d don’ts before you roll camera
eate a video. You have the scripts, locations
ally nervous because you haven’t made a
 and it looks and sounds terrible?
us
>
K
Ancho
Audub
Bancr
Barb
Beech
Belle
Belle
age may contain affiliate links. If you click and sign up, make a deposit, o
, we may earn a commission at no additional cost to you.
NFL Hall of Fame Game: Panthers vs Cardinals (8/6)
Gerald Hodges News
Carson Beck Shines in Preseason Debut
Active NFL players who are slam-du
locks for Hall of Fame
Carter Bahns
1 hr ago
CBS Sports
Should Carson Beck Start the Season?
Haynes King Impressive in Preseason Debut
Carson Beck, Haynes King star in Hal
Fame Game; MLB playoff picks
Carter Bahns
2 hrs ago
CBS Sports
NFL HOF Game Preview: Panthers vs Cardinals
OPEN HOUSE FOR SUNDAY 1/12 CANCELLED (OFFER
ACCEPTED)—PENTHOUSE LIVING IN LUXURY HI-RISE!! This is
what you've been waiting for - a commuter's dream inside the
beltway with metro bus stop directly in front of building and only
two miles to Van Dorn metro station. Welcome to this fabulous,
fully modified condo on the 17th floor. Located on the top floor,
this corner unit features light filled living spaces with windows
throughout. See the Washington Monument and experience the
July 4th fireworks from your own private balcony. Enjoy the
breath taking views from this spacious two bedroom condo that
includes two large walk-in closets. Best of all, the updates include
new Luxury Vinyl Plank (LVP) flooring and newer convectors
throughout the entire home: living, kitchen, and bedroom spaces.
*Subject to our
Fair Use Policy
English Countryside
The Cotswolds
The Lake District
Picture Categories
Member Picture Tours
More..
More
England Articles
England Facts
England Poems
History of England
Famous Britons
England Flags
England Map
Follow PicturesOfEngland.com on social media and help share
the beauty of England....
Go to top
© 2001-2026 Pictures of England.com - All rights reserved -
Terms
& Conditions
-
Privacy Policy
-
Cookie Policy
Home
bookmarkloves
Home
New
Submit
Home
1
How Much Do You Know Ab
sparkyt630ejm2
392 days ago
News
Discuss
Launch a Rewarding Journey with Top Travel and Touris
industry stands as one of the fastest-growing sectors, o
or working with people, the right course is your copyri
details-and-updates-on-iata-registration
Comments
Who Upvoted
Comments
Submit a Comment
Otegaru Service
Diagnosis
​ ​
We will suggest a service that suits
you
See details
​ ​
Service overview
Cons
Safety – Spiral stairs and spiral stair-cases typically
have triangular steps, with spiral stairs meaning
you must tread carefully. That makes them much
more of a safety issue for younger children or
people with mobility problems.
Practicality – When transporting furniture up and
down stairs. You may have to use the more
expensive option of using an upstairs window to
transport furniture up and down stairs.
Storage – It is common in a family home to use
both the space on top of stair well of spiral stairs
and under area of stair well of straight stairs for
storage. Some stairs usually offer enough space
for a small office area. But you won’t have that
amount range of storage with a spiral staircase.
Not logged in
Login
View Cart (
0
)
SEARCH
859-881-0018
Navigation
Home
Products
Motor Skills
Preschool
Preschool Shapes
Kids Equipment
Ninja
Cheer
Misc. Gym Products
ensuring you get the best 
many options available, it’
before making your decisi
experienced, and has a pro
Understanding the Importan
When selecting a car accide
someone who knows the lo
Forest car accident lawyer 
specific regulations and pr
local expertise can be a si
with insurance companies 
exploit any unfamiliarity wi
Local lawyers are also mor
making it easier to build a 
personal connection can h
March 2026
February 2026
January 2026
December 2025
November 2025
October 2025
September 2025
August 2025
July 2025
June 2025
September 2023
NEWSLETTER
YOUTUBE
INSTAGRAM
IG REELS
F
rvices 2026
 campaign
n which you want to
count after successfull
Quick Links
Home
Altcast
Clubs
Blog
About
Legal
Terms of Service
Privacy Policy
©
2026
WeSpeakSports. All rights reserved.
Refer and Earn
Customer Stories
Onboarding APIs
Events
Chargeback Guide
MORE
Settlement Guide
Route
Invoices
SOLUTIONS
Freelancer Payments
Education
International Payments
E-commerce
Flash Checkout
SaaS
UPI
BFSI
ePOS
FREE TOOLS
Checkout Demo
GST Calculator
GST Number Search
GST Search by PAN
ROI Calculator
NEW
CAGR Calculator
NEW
--------------------------------
• [Work item] Your answer must be a copy of every line in the data above that holds the string "Hall".

• [Solution to the problem]
NFL Hall of Fame Game: Panthers vs Cardinals (8/6)
locks for Hall of Fame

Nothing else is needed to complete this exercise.